Likewise, with numbers heading lower for industrial gas suppliers like Airgas (NYSE:ARG) and Air Products (NYSE:APD), it's hard to argue that this isn't a broad secular decline in industrial markets. The problem is the numbers from Illinois Tools Works and Colfax (NYSE:CFX). Both showed higher core growth than Lincoln this quarter, even with Colfax's higher European exposure. Is this a byproduct of channel management, a reflection of end-market exposure, or a sign of significant market share shifts? I'm disinclined to believe that Lincoln Electric is really under-performing the market to a significant extent, but it's hard to resolve the differing growth experiences this quarter.
Building The Business, But Changing Leadership
Lincoln continues to expand and round out its welding business. The company is rolling out products in nickel and cobalt welding, TIG orbital welding, and CNC cutting - all logical extensions of the business. Likewise, the deal for Wayne Trail makes sense from the standpoint of bulking up its capabilities in welding automation and tooling. I like these product line/technology extensions, but I also wonder if the company should consider a deal to expand its emerging market presence - say like a deal for a Chinese competitor like Golden Bridge or Big Bridge.
The company will also soon have new leadership. Christopher Mapes will be replacing John Stropki as the CEO of Lincoln Electric. While the company has been through plenty of leadership changes over the years, I'm surprised that the company would go with someone (Mapes) who has relatively little experience at the company - having joined LECO from AO Smith only about a year ago. This is no slight on Mr. Mapes, who has a long track record at industrial companies, but I do believe that Lincoln Electric's corporate culture is a real component of its long-term success and I'm not sure how much of that can be learned and absorbed in a year. I also worry that switching CEOs going into an economic slowdown may put even more unneeded pressure on the new CEO, but time will tell.
The Bottom Line
I don't want to overreact to one bad quarter, or perhaps what may even become a tough year or two.
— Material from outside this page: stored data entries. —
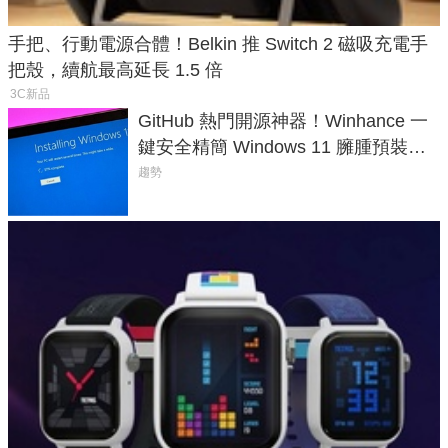
手把、行動電源合體！Belkin 推 Switch 2 磁吸充電手
把殼，續航最高延長 1.5 倍
3C新品
GitHub 熱門開源神器！Winhance 一
鍵安全精簡 Windows 11 臃腫預裝軟
體與後台追蹤
趨勢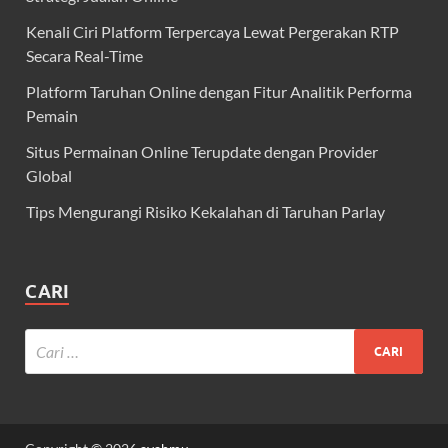
Kenali Ciri Platform Terpercaya Lewat Pergerakan RTP
Secara Real-Time
Platform Taruhan Online dengan Fitur Analitik Performa
Pemain
Situs Permainan Online Terupdate dengan Provider
Global
Tips Mengurangi Risiko Kekalahan di Taruhan Parlay
CARI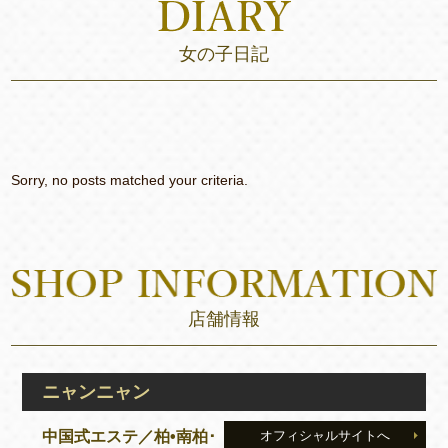
女の子日記
Sorry, no posts matched your criteria.
店舗情報
ニャンニャン
中国式エステ／柏•南柏･
オフィシャルサイトへ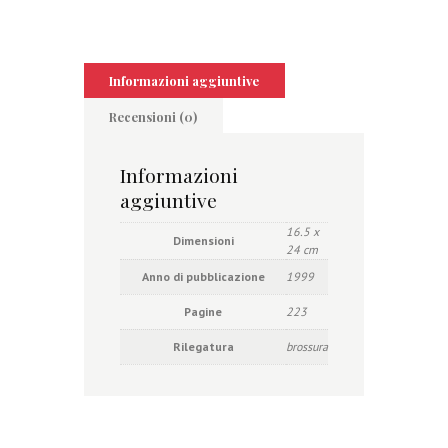
Informazioni aggiuntive
Recensioni (0)
Informazioni
aggiuntive
16.5 x
Dimensioni
24 cm
Anno di pubblicazione
1999
Pagine
223
Rilegatura
brossura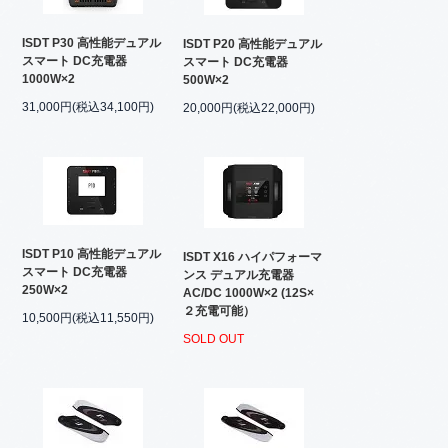
ISDT P30 高性能デュアル
ISDT P20 高性能デュアル
スマート DC充電器
スマート DC充電器
1000W×2
500W×2
31,000円(税込34,100円)
20,000円(税込22,000円)
ISDT P10 高性能デュアル
ISDT X16 ハイパフォーマ
スマート DC充電器
ンス デュアル充電器
250W×2
AC/DC 1000W×2 (12S×
２充電可能）
10,500円(税込11,550円)
SOLD OUT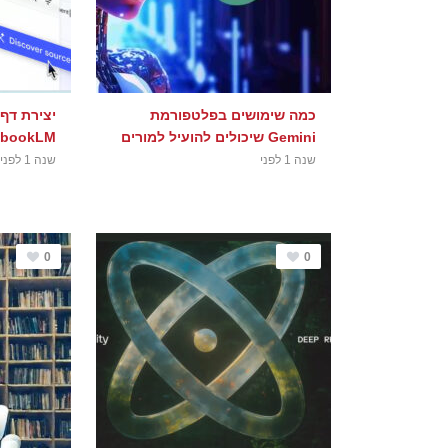
כמה שימושים בפלטפורמת
יצירת דף
Gemini שיכולים להועיל למורים
ebookLM
שנה 1 לפני
שנה 1 לפני
0
0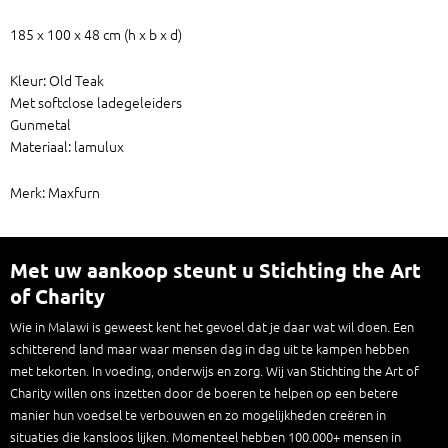
185 x 100 x 48 cm (h x b x d)
Kleur: Old Teak
Met softclose ladegeleiders
Gunmetal
Materiaal: lamulux
Merk: Maxfurn
Met uw aankoop steunt u Stichting the Art
of Charity
Wie in Malawi is geweest kent het gevoel dat je daar wat wil doen. Een
schitterend land maar waar mensen dag in dag uit te kampen hebben
met tekorten. In voeding, onderwijs en zorg. Wij van Stichting the Art of
Charity willen ons inzetten door de boeren te helpen op een betere
manier hun voedsel te verbouwen en zo mogelijkheden creëren in
situaties die kansloos lijken. Momenteel hebben 100.000+ mensen in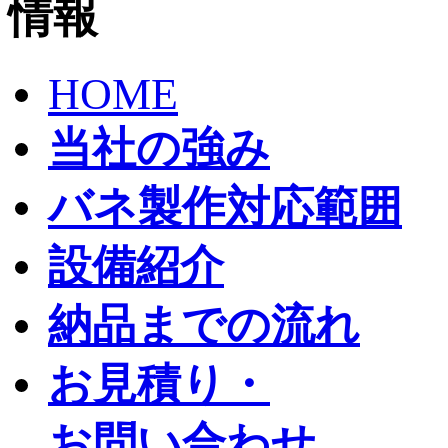
HOME
当社の強み
バネ製作対応範囲
設備紹介
納品までの流れ
お見積り・
お問い合わせ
The growth potential for Lincoln Electric in the BRIC countries alone is significant for many years to come. That said, it can be painful to buy into an industrial company just as the cracks are starting to appear.
Lopping 10% off of revenue for 2012, but assuming that the recovery begins in 2013 and that the company continues to gain share and improve free cash flow conversation, leads to a low-to-mid teens estimate for long-term free cash flow growth - hardly a conservative estimate by most standards. If that level of free cash flow production is realistic, fair value would be in the low $50s and this stock should be attractive at today's prices. That said, while I admit to being very tempted to buy a stock that seldom gets cheap, I can't completely rule out the possibility of another miss and another leg down before estimates reset for the global slowdown.